我正在尝试计算pandas DataFrame
中的重复行数。我从一个看起来像这个
feature, IV, IT
early/J_result/N, True, False
early/J_result/N, True, False
early/J_result/N, True, False
excellent/J_result/N, True, True
hillsdown/N, True, False
hillsdown/N, True, False
上面示例输入的所需输出是
feature, IV, IT, count
early/J_result/N, True, False, 3
excellent/J_result/N, True, True, 1
hillsdown/N, True, False, 2
我现在的代码是:
import pandas as pd
def sum_up_token_counts(hdf_file):
df = pd.read_csv(csv_file, sep=', ')
counts = df.groupby('feature').count().feature
assert counts.sum() == df.shape[0] # no missing rows
df = df.drop_duplicates()
df.set_index('feature', inplace=True)
df['count'] = counts
return df
这可以按预期工作,但需要很长时间。我描述了它,看起来几乎所有的时间都花在分组和计数上。
Total time: 4.43439 s
Line # Hits Time Per Hit % Time Line Contents
==============================================================
28
29 1 57567 57567.0 1.3 df = pd.read_csv(hdf_file, sep=', ')

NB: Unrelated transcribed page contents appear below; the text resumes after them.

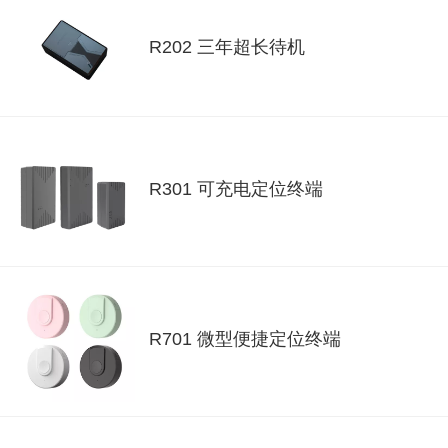
R202 三年超长待机
R301 可充电定位终端
R701 微型便捷定位终端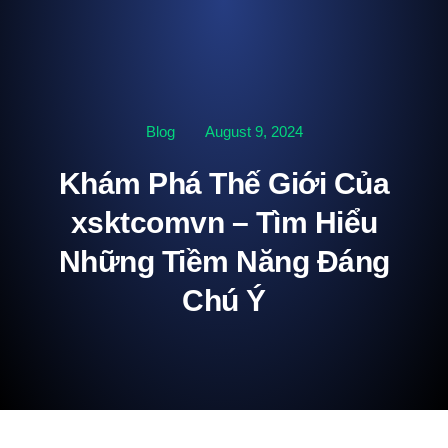
Blog
August 9, 2024
Khám Phá Thế Giới Của
xsktcomvn – Tìm Hiểu
Những Tiềm Năng Đáng
Chú Ý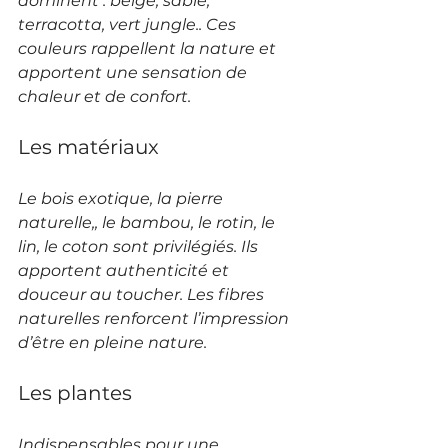
dominent : beige, sable, 
terracotta, vert jungle.. Ces 
couleurs rappellent la nature et 
apportent une sensation de 
chaleur et de confort.
Les matériaux
Le bois exotique, la pierre 
naturelle,, le bambou, le rotin, le 
lin, le coton sont privilégiés. Ils 
apportent authenticité et 
douceur au toucher. Les fibres 
naturelles renforcent l’impression 
d’être en pleine nature.
Les plantes
Indispensables pour une 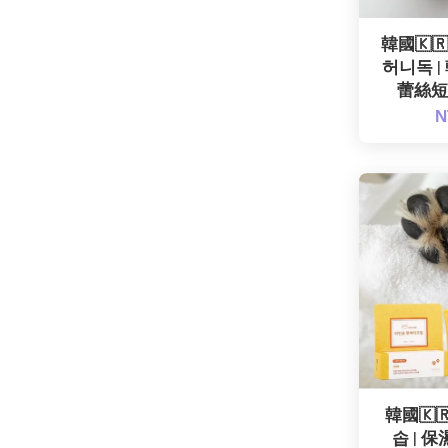
韓國🇰
허니독 |
蕾絲短Ｔ
N
韓國🇰🇷
솝 |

30 1 4368529 4368529.0 98.5 counts = df.groupby('feature').count().feature
31 1 174 174.0 0.0 assert counts.sum() == df.shape[0] # no missing rows
32 1 6234 6234.0 0.1 df = df.drop_duplicates()
33 1 501 501.0 0.0 df.set_index('feature', inplace=True)
34 1 1377 1377.0 0.0 df['count'] = counts
35 1 1 1.0 0.0 return df
有什么想法可以加快这段代码的速度吗?
答案 0 :(得分:2)
使用master / 0.14(即将推出),大大加快了计数,请参阅here
这是master / 0.14 vs 0.13.1的基准:
设置
In [1]: n = 10000
In [2]: offsets = np.random.randint(n, size=n).astype('timedelta64[ns]')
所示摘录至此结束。